Fàilte! (Welcome!)

Fàilte! (Welcome!)
This blog is the result of my ongoing research into the people, places and events that have shaped the Western Isles of Scotland and, in particular, the 'Siamese-twins' of Harris and Lewis.
My interest stems from the fact that my Grandfather was a Stornowegian and, until about four years ago, that was the sum total of my knowledge, both of him and of the land of his birth.
I cannot guarantee the accuracy of everything that I have written (not least because parts are, perhaps, pioneering) but I have done my best to check for any errors.
My family mainly lived along the shore of the Sound of Harris, from An-t-Ob and Srannda to Roghadal, but one family 'moved' to Direcleit in the Baighs...

©Copyright 2011 Peter Kerr All rights reserved

Sunday, 28 March 2010

The Ship Chandler of Stornoway

It is Sunday, 31st March 1901 and we are at Craiglor(?) Villa, Stornoway, the home of Charles Morrison, the 62 year-old Ships Chandler from Dornoch, Sutherland.
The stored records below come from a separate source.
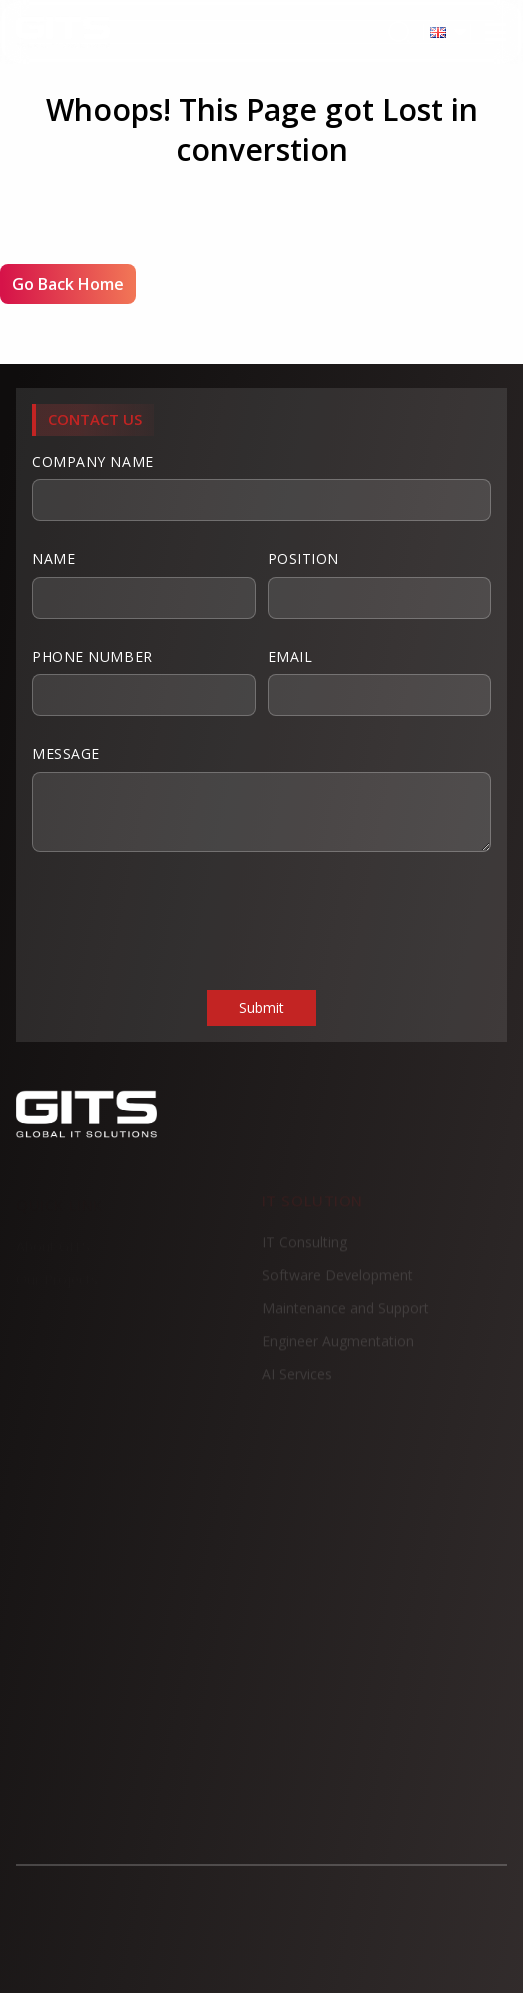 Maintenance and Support (345, 1315)
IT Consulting (304, 1249)
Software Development (337, 1282)
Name (144, 584)
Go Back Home (68, 284)
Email (380, 682)
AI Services (297, 1381)
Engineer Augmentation (338, 1348)
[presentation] (184, 919)
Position (380, 584)
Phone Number (144, 682)
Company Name (261, 487)
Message (261, 798) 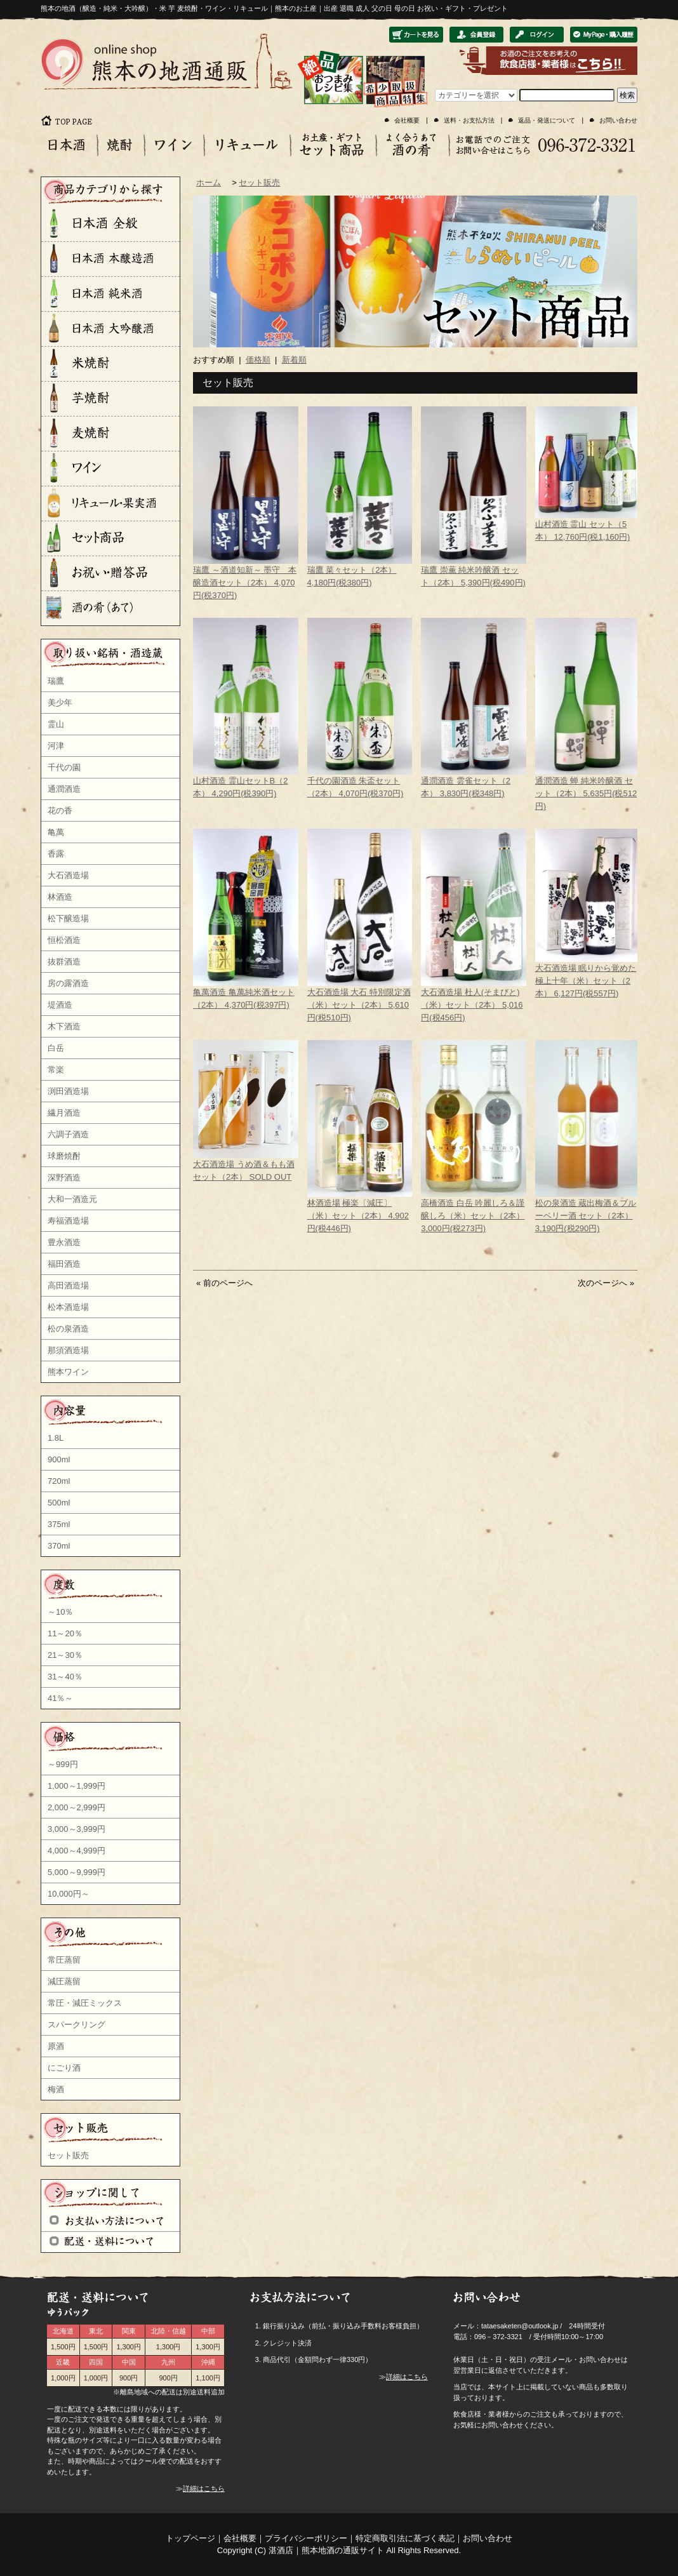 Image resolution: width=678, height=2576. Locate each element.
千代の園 (64, 767)
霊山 (56, 724)
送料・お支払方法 (469, 120)
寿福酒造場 (68, 1220)
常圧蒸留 (64, 1960)
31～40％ (65, 1676)
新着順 (294, 359)
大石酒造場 (68, 875)
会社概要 (407, 120)
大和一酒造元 (72, 1199)
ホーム (208, 182)
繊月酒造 (64, 1113)
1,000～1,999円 (76, 1786)
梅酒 (56, 2089)
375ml (59, 1524)
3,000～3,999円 (76, 1829)
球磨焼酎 (64, 1156)
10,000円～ (69, 1894)
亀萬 (56, 832)
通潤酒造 (64, 789)
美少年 (60, 702)
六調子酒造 (68, 1134)
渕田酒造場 (68, 1091)
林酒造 (60, 897)
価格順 (258, 359)
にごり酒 (64, 2067)
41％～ (60, 1698)
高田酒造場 (68, 1285)
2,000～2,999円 (76, 1807)
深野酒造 (64, 1177)
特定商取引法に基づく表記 (405, 2538)
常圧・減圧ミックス (85, 2003)
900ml (59, 1459)
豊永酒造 (64, 1242)
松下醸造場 (68, 918)
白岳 (56, 1048)
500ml (59, 1502)
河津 (56, 746)
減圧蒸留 (64, 1981)
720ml (59, 1481)
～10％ (60, 1612)
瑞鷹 (56, 681)
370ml (59, 1546)
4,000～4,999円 (76, 1850)
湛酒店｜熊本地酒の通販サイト (326, 2550)
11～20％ (65, 1633)
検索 (627, 95)
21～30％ (65, 1655)
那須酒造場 (68, 1350)
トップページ (190, 2538)
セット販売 (68, 2155)
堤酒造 (60, 1005)
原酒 (56, 2046)
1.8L (55, 1438)
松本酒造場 (68, 1307)
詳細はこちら (204, 2488)
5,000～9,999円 (76, 1872)
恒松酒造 (64, 940)
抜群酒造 (64, 961)
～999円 (63, 1764)
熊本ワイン (68, 1372)
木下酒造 (64, 1026)
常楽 (56, 1069)
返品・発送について (546, 120)
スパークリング (76, 2024)
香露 (56, 853)
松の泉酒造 (68, 1328)
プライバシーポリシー (306, 2538)
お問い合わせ (618, 120)
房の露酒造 (68, 983)
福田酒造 (64, 1264)
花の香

It would have been lovely to have met Mr Morrison in his Chandlery for ,alongside Ironmongers, these are my favourite type of shop but this afternoon the whole town is quiet save for the gentle lapping of the waves.

Christina, Charles' Dornoch-born wife, and their three remaining Stornowegian children are all relaxing in this substantial Stornoway home. Maggie Ann, 33, is a Music Teacher and sits quietly sifting through some sheet music newly arrived from the mainland. Georgina Gerrie(?), her 31 year-old sister, is a Teacher of Painting and is sketching this serene Sunday scene.

Son James H, 26, a Bank Clerk and 21 year-old boarding Shop Assistant Donald Munro give the outward appearance of earnestly discussing the local retail economy, but with a particular emphasis on the latest fashionable attire of the single ladies of the town.

And what of Charles?, He is asleep in his favourite chair, dreaming of those foreign shores that can only be attained thanks to the manifest contents of his now-extensive emporium...

Note: A decade earlier the family were at 61 Cromwell Street and comprised Charles, a General Merchant, wife Christina, Margaret Ann, Teacher of Music, Georgina G, Teacher of Drawing and C, Charles M, a Clerk, John R and James H, who were Draper's Salesman, Matthew G, a Scholar and also living with them was their General Servant, Mary Campbell. 61 Cromwell Street today appears to be the central doorway in the 1886 building that houses 'Hebridean Jewellery' and 'Ceol'. It is by any measure, a most substantial residence!